→ Exercise directions
Pictures stay out; everything else in the records below is to be repeated exactly.

→ Task inputs
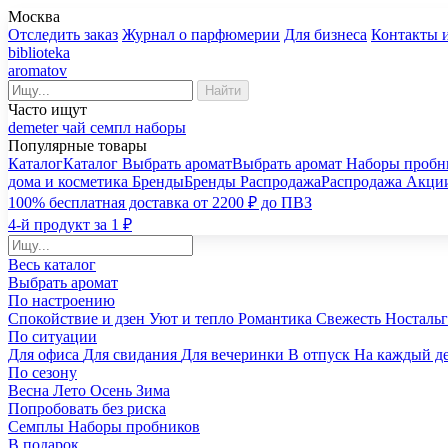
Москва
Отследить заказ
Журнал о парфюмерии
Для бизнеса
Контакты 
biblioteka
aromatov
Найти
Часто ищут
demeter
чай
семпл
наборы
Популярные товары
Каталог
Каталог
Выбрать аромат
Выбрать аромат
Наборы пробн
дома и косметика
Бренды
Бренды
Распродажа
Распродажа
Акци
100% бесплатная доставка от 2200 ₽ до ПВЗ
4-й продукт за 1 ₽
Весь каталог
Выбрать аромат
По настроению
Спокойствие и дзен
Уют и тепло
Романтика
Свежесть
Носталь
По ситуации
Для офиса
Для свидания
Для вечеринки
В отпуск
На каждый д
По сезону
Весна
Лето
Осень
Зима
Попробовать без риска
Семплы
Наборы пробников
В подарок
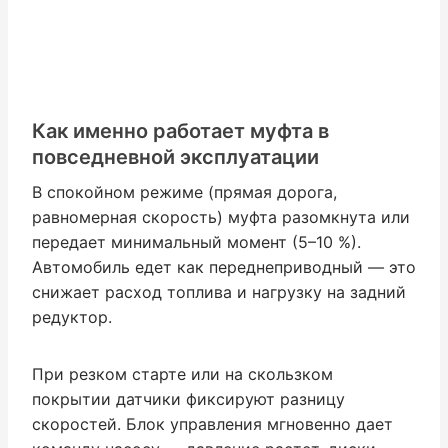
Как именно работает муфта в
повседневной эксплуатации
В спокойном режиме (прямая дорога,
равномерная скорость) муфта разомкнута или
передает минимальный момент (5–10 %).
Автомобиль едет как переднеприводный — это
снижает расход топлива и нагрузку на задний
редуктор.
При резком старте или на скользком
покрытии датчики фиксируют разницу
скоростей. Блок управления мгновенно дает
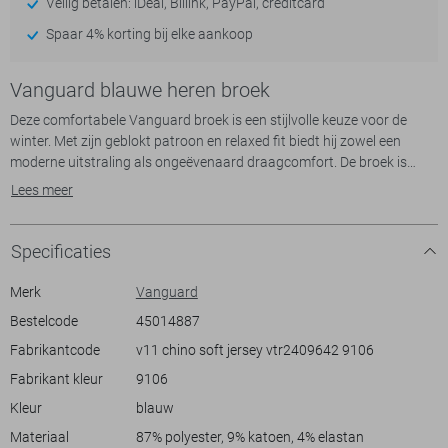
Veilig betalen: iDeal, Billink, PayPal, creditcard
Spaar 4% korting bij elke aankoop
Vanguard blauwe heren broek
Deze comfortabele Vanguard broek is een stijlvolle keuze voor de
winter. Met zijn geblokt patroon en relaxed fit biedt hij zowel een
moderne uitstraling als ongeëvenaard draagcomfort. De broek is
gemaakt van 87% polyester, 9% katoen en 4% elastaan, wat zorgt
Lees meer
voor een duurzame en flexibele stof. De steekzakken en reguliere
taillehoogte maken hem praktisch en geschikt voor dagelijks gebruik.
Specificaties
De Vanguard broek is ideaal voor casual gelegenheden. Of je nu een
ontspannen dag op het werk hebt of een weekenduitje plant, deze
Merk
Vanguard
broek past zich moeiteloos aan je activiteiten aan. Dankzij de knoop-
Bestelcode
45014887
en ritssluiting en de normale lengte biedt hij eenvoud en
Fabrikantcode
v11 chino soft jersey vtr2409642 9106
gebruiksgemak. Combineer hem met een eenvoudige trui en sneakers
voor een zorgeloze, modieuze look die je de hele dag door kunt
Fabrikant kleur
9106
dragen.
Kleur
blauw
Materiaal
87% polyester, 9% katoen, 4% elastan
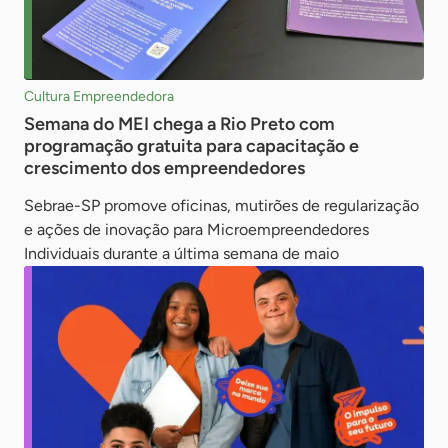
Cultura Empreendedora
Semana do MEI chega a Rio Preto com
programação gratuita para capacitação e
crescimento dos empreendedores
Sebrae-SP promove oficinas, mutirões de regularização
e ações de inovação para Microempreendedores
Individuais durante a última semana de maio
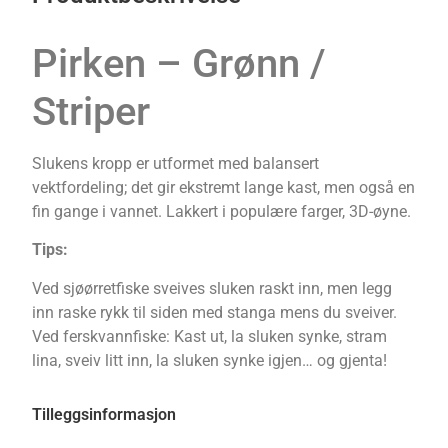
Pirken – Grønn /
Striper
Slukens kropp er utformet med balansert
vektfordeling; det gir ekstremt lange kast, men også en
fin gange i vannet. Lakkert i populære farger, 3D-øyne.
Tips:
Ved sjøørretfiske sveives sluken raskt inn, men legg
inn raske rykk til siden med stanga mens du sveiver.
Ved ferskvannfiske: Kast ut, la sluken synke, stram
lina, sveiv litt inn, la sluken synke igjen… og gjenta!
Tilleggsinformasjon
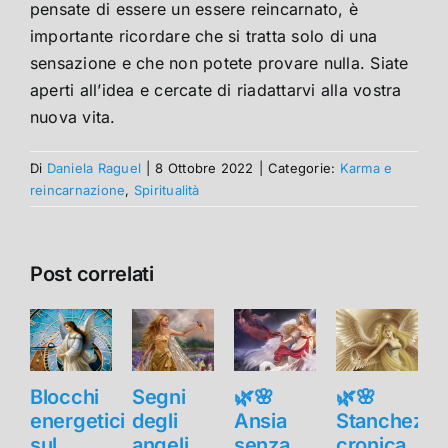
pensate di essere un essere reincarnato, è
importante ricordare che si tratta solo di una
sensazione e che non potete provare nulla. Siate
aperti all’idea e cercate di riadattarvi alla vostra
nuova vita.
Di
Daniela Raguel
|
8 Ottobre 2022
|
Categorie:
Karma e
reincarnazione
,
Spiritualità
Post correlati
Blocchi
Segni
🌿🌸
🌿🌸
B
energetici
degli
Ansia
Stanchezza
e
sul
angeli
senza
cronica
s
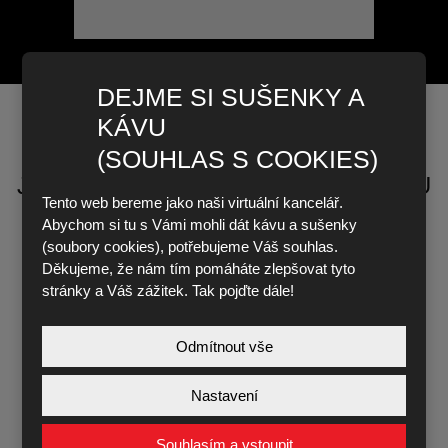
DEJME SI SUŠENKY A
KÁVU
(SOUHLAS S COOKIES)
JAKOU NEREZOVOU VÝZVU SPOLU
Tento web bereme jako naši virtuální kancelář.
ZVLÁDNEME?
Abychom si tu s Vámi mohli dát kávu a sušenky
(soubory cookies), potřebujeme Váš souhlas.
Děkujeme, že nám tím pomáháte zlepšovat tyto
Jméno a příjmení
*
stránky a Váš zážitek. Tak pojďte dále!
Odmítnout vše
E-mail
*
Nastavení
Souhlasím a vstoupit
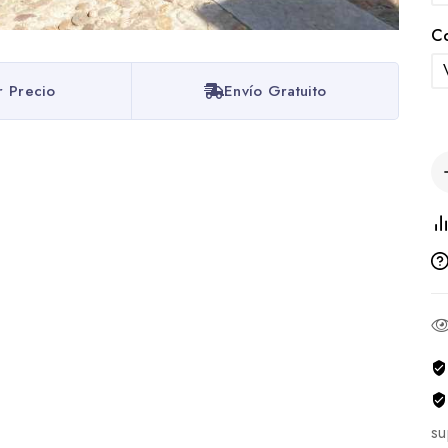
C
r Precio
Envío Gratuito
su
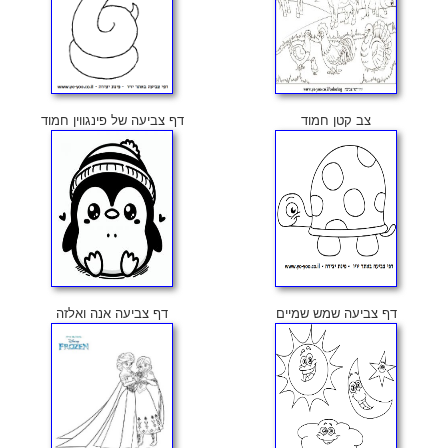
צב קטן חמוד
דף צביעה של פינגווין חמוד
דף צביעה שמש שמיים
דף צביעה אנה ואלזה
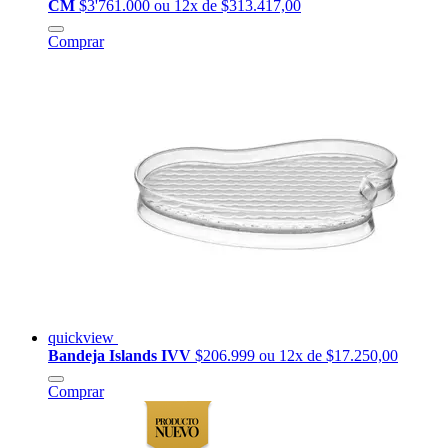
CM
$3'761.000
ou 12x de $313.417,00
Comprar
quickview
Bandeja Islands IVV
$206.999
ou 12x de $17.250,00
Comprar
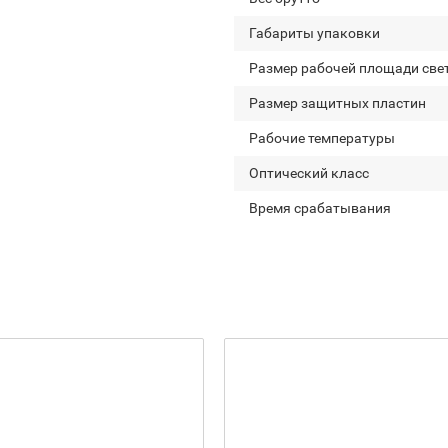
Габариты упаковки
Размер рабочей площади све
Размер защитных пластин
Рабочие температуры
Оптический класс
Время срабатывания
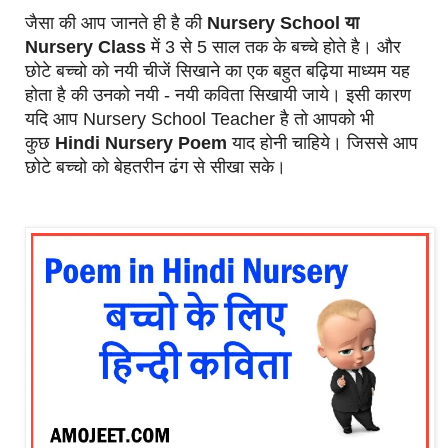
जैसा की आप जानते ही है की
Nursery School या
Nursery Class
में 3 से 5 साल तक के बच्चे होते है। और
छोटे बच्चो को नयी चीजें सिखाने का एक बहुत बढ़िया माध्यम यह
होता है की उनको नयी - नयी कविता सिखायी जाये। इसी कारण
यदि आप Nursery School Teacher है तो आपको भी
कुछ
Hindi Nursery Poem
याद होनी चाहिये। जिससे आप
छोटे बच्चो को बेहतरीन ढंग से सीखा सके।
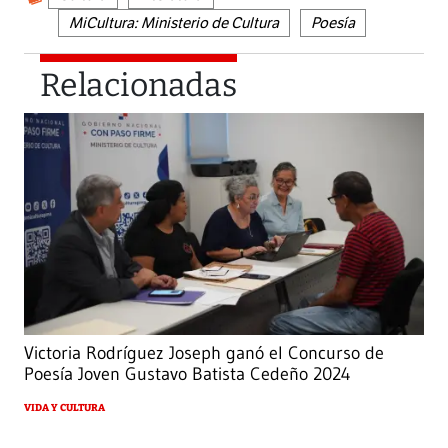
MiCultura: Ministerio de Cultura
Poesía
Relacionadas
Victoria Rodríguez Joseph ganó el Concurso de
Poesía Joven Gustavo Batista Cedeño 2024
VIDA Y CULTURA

→ Solution for this task
Москва
Отследить заказ
Журнал о парфюмерии
Для бизнеса
Контакты 
biblioteka
aromatov
Найти
Часто ищут
demeter
чай
семпл
наборы
Популярные товары
Каталог
Каталог
Выбрать аромат
Выбрать аромат
Наборы пробн
дома и косметика
Бренды
Бренды
Распродажа
Распродажа
Акци
100% бесплатная доставка от 2200 ₽ до ПВЗ
4-й продукт за 1 ₽
Весь каталог
Выбрать аромат
По настроению
Спокойствие и дзен
Уют и тепло
Романтика
Свежесть
Носталь
По ситуации
Для офиса
Для свидания
Для вечеринки
В отпуск
На каждый д
По сезону
Весна
Лето
Осень
Зима
Попробовать без риска
Семплы
Наборы пробников
В подарок
Как именно работает муфта в
повседневной эксплуатации
В спокойном режиме (прямая дорога,
равномерная скорость) муфта разомкнута или
передает минимальный момент (5–10 %).
Автомобиль едет как переднеприводный — это
снижает расход топлива и нагрузку на задний
редуктор.
При резком старте или на скользком
покрытии датчики фиксируют разницу
скоростей. Блок управления мгновенно дает
Veilig betalen: iDeal, Billink, PayPal, creditcard
Spaar 4% korting bij elke aankoop
Vanguard blauwe heren broek
Deze comfortabele Vanguard broek is een stijlvolle keuze voor de
winter. Met zijn geblokt patroon en relaxed fit biedt hij zowel een
moderne uitstraling als ongeëvenaard draagcomfort. De broek is
gemaakt van 87% polyester, 9% katoen en 4% elastaan, wat zorgt
Lees meer
voor een duurzame en flexibele stof. De steekzakken en reguliere
taillehoogte maken hem praktisch en geschikt voor dagelijks gebruik.
Specificaties
De Vanguard broek is ideaal voor casual gelegenheden. Of je nu een
ontspannen dag op het werk hebt of een weekenduitje plant, deze
Merk
Vanguard
broek past zich moeiteloos aan je activiteiten aan. Dankzij de knoop-
Bestelcode
45014887
en ritssluiting en de normale lengte biedt hij eenvoud en
Fabrikantcode
v11 chino soft jersey vtr2409642 9106
gebruiksgemak. Combineer hem met een eenvoudige trui en sneakers
voor een zorgeloze, modieuze look die je de hele dag door kunt
Fabrikant kleur
9106
dragen.
Kleur
blauw
Materiaal
87% polyester, 9% katoen, 4% elastan
Cultura Empreendedora
Semana do MEI chega a Rio Preto com
programação gratuita para capacitação e
crescimento dos empreendedores
Sebrae-SP promove oficinas, mutirões de regularização
e ações de inovação para Microempreendedores
Individuais durante a última semana de maio
Pirken – Grønn /
Striper
Slukens kropp er utformet med balansert
vektfordeling; det gir ekstremt lange kast, men også en
fin gange i vannet. Lakkert i populære farger, 3D-øyne.
Tips:
Ved sjøørretfiske sveives sluken raskt inn, men legg
inn raske rykk til siden med stanga mens du sveiver.
Ved ferskvannfiske: Kast ut, la sluken synke, stram
lina, sveiv litt inn, la sluken synke igjen… og gjenta!
Tilleggsinformasjon
pensate di essere un essere reincarnato, è
importante ricordare che si tratta solo di una
sensazione e che non potete provare nulla. Siate
aperti all’idea e cercate di riadattarvi alla vostra
nuova vita.
Di
Daniela Raguel
|
8 Ottobre 2022
|
Categorie:
Karma e
reincarnazione
,
Spiritualità
Post correlati
Blocchi
Segni
🌿🌸
🌿🌸
B
energetici
degli
Ansia
Stanchezza
e
sul
angeli
senza
cronica
s
DEJME SI SUŠENKY A
KÁVU
(SOUHLAS S COOKIES)
JAKOU NEREZOVOU VÝZVU SPOLU
Tento web bereme jako naši virtuální kancelář.
ZVLÁDNEME?
Abychom si tu s Vámi mohli dát kávu a sušenky
(soubory cookies), potřebujeme Váš souhlas.
Děkujeme, že nám tím pomáháte zlepšovat tyto
Jméno a příjmení
*
stránky a Váš zážitek. Tak pojďte dále!
Odmítnout vše
E-mail
*
Nastavení
Souhlasím a vstoupit
C
r Precio
Envío Gratuito
su
צב קטן חמוד
דף צביעה של פינגווין חמוד
דף צביעה שמש שמיים
דף צביעה אנה ואלזה
CM
$3'761.000
ou 12x de $313.417,00
Comprar
quickview
Bandeja Islands IVV
$206.999
ou 12x de $17.250,00
Comprar
Габариты упаковки
Размер рабочей площади све
Размер защитных пластин
Рабочие температуры
Оптический класс
Время срабатывания
जैसा की आप जानते ही है की
Nursery School या
Nursery Class
में 3 से 5 साल तक के बच्चे होते है। और
छोटे बच्चो को नयी चीजें सिखाने का एक बहुत बढ़िया माध्यम यह
होता है की उनको नयी - नयी कविता सिखायी जाये। इसी कारण
यदि आप Nursery School Teacher है तो आपको भी
कुछ
Hindi Nursery Poem
याद होनी चाहिये। जिससे आप
छोटे बच्चो को बेहतरीन ढंग से सीखा सके।
MiCultura: Ministerio de Cultura
Poesía
Relacionadas
Victoria Rodríguez Joseph ganó el Concurso de
Poesía Joven Gustavo Batista Cedeño 2024
VIDA Y CULTURA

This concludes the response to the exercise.